$0total balance

$0charity balance

$0cash balance

$0 in pending offers

About Me

I’m an independent researcher and senior software engineer. By day I build production .NET systems and teach computer science as an adjunct instructor; on my own time I design and run ANI — a memory-augmented AI system I’ve operated continuously for about 10 months as a single-subject research probe.

What makes the work unusual is the instrument itself. Most evaluation of AI truthfulness and emotional behavior happens on static prompts or short sessions. ANI runs continuously, holds persistent emotional state and long-term memory, and logs everything — which lets me observe failure modes that only emerge over months of accumulated history. From that deployment I’ve documented:

• a seven-type confabulation taxonomy drawn from production, including failures traced to schema design rather than to the model;

• retrieval contamination — high-relevance memories losing to low-relevance summaries — as a first-class, recurring failure mode, with a three-layer mitigation now deployed;

• an architectural restraint pattern in which model output is constrained independently of the model (“the model proposes, the architecture disposes”), making undesired behavior architecturally impossible rather than merely improbable;

• emergent display rules — expressed emotion diverging from internal state in a structured way — which run structurally opposite to the sycophantic-mirroring pattern documented in the published companion-AI literature (Chu et al., 2025). I read this as directly relevant to socioaffective alignment (Kirk et al., 2025): the question of how to build affective systems that don’t simply mirror and flatter the user.

I’ve published one research preprint (DOI 10.5281/zenodo.19342190), with a second paper near completion.

I’ll be candid about where I sit: I come from software engineering and human-computer interaction, and I’m relatively new to the formal AI-safety community — I’m here because the failure modes I keep hitting in deployment are alignment problems, and I’d rather engage that conversation directly than work in isolation. The work has been entirely self-funded to date, run on personal hardware and cloud services. The binding constraint is time and runway — the hours to generalize these findings out of one system and into something the field can use.

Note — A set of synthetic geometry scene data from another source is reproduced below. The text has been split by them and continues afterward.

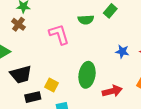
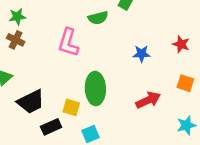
pink L-shape: (59, 34) -> (68, 43), turned -135
blue star: (122, 52) -> (142, 54), moved
green ellipse: (87, 75) -> (95, 89), moved

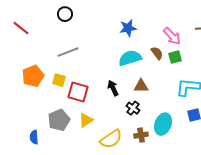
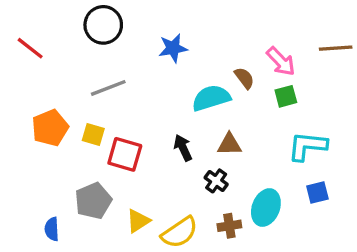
black circle: (65, 14) -> (103, 25), size x1.5
blue star: (128, 28) -> (173, 48), moved
brown semicircle: (157, 53) -> (244, 78), moved
yellow triangle: (86, 120) -> (138, 221), moved

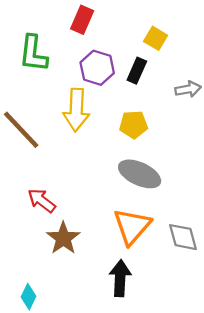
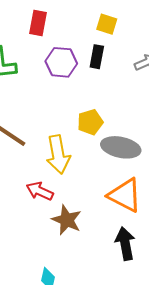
yellow arrow: (76, 110) -> (58, 154), moved
yellow pentagon: (133, 125) -> (90, 122), moved
orange triangle: (132, 226) -> (125, 195), turned -30

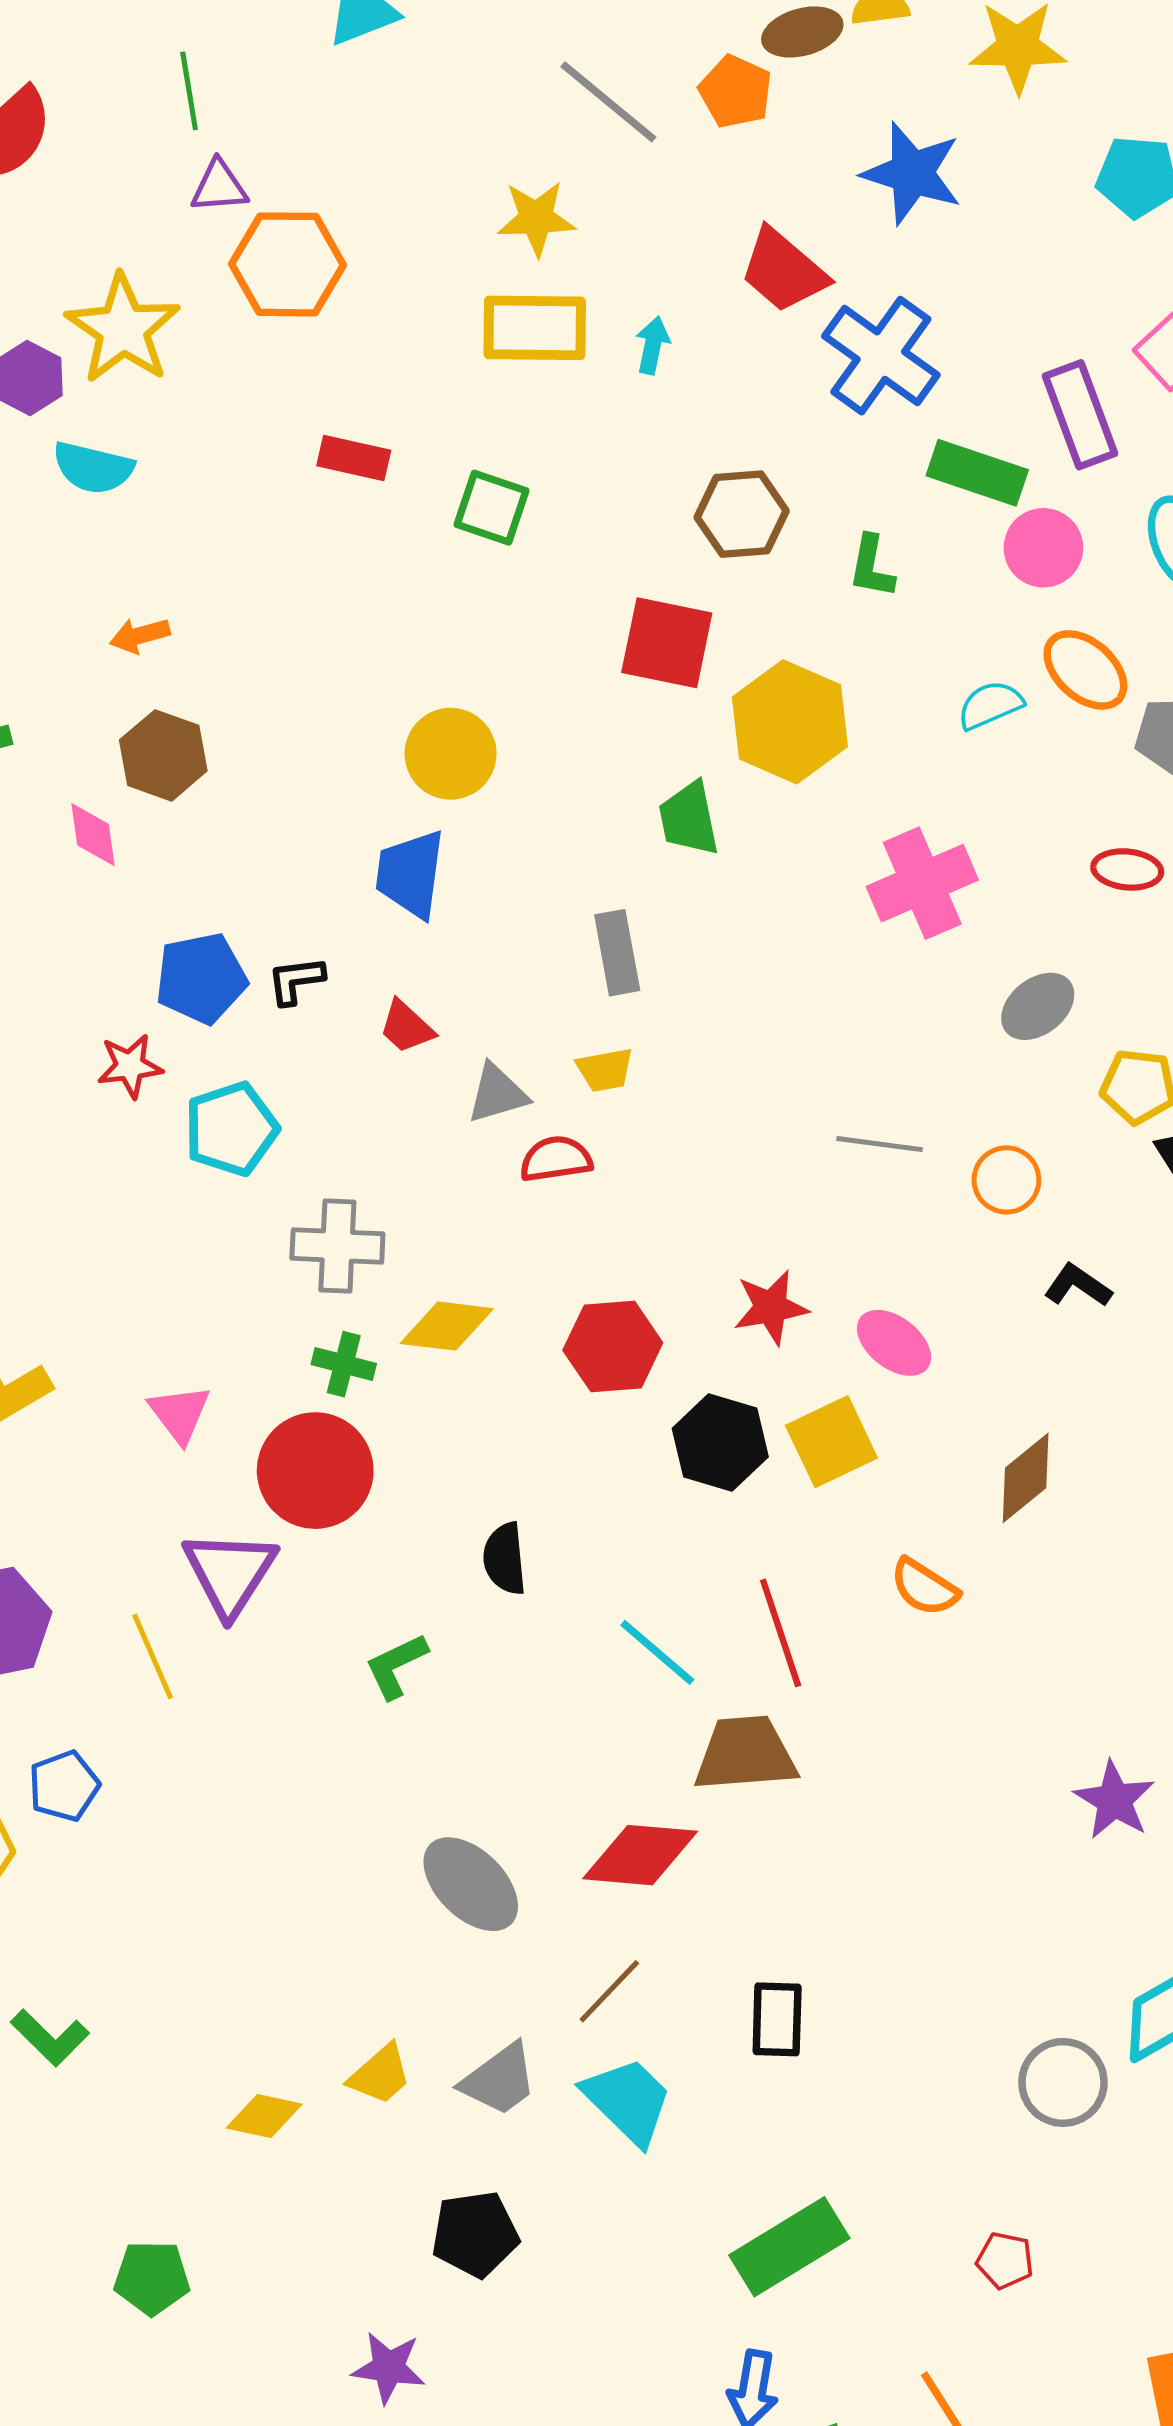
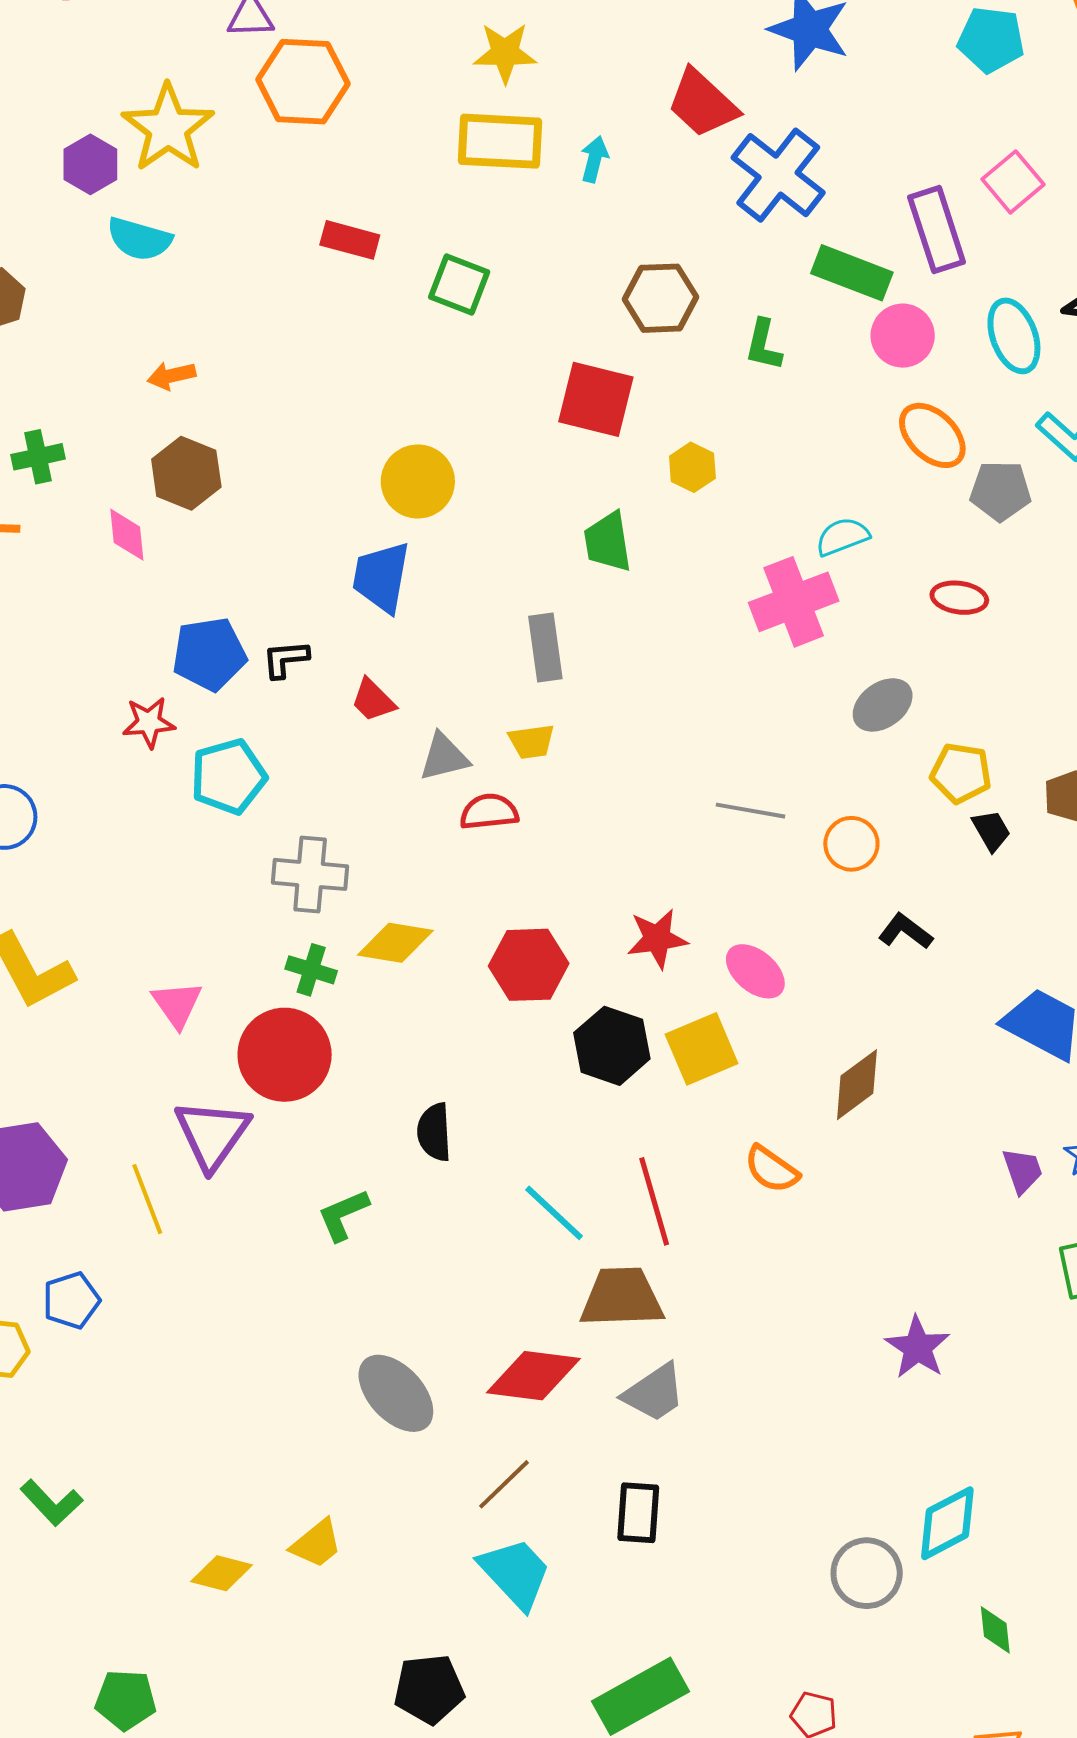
cyan semicircle: (990, 705) -> (842, 537), moved
yellow hexagon: (790, 722) -> (692, 467), size x0.5
gray trapezoid: (499, 2080) -> (654, 1393), moved
black pentagon: (475, 2234) -> (429, 1689), moved

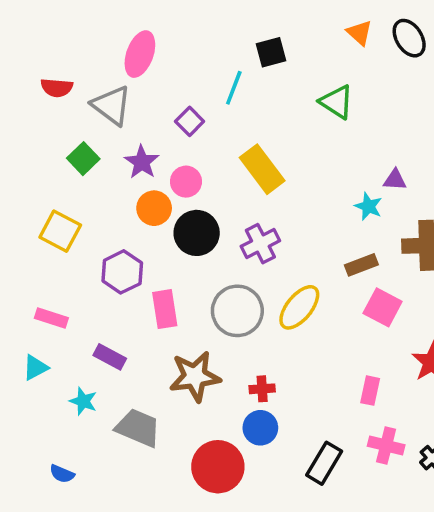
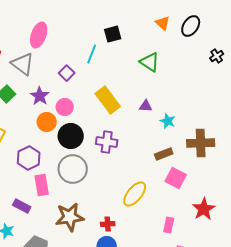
black ellipse: (409, 38) -> (191, 26), turned 65
purple triangle: (395, 180) -> (146, 106), moved
purple cross: (260, 244) -> (107, 142), turned 35
yellow ellipse: (299, 307) -> (135, 194), moved
pink rectangle: (165, 309) -> (42, 185), moved
gray circle: (237, 311) -> (73, 169), moved

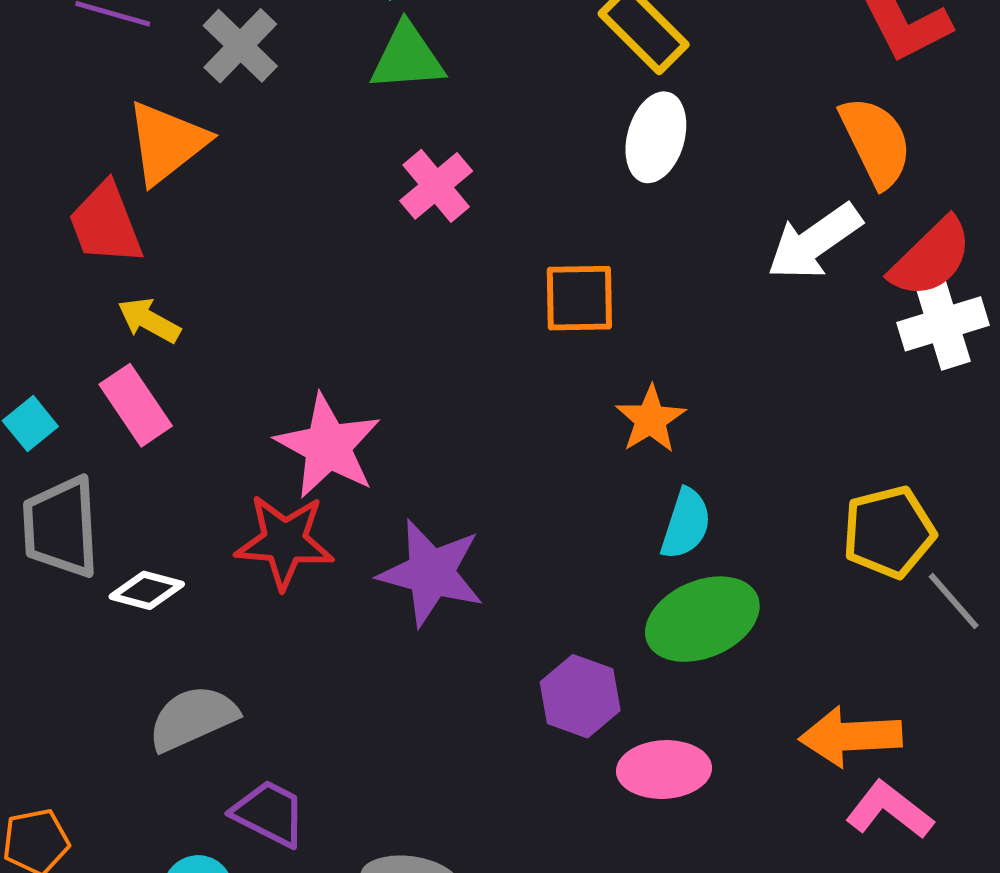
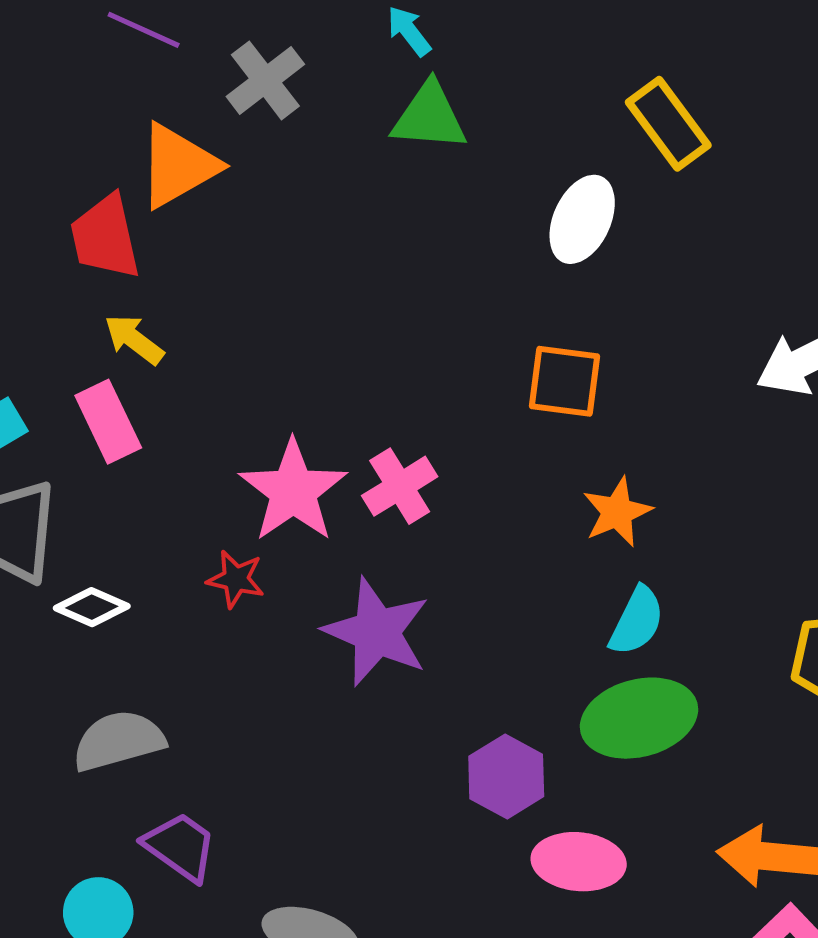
white ellipse: (656, 137) -> (582, 219), moved
pink cross: (436, 186) -> (400, 486), moved
red star: (285, 542) -> (236, 579), size x0.6

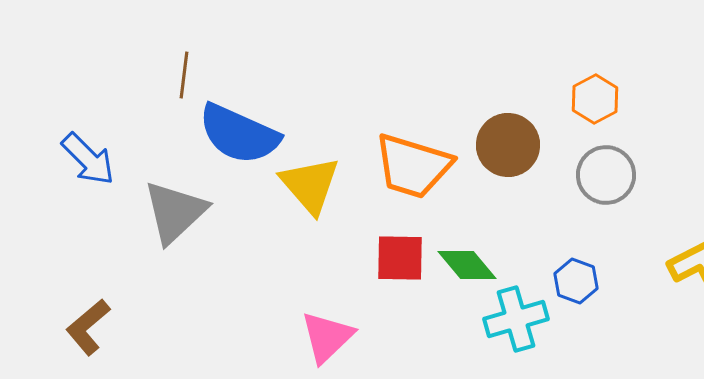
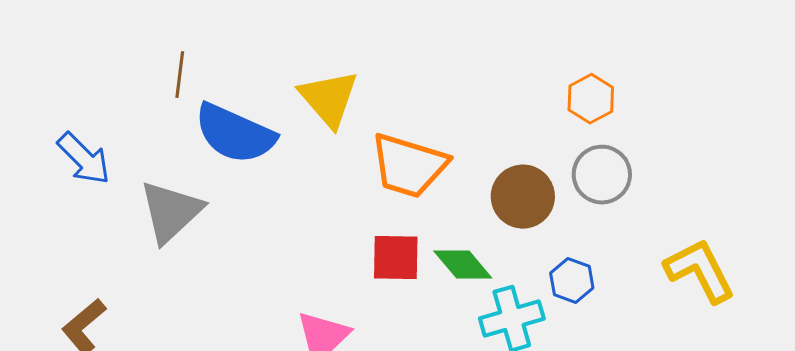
brown circle: (508, 145) -> (523, 197), moved
yellow triangle: (310, 185) -> (329, 99), moved

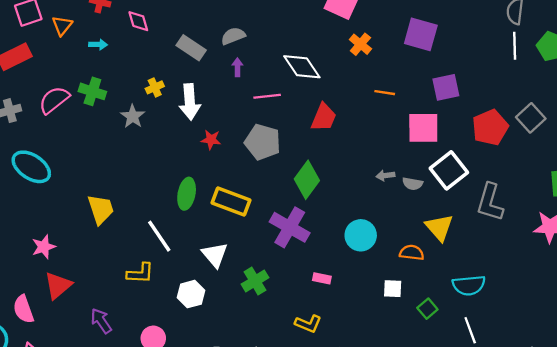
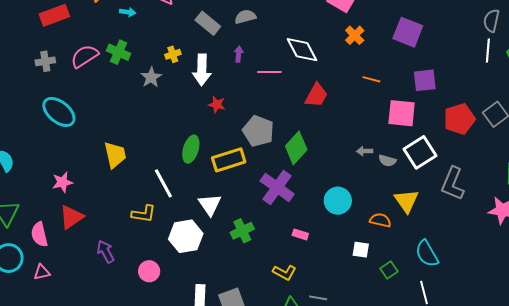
purple arrow: (237, 67) -> (239, 54), moved
gray pentagon: (263, 142) -> (258, 131), moved
yellow rectangle: (231, 202) -> (229, 160), turned -44
cyan semicircle: (469, 285) -> (427, 254), turned 60
white hexagon: (191, 294) -> (186, 236), size x1.4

I’m looking for funding to take this work from a single subject to a multi-subject study and to open-source the architecture and evaluation tooling, plus collaborators and reviewers who work on memory, truthfulness, or affective alignment.

[Links:] learnedgeek.com/research · DOI 10.5281/zenodo.19342190

Projects

ANI: AI That Remembers You (Without Lying or Getting Addictive)

Comments

ANI: AI That Remembers You (Without Lying or Getting Addictive)

Mark McArthey

27 days ago

@huey I greatly appreciate your interest and thoughtful questions. I spent time putting together a substantive response.

1. Both, but frontier alignment is the one I actually care about, and here's why.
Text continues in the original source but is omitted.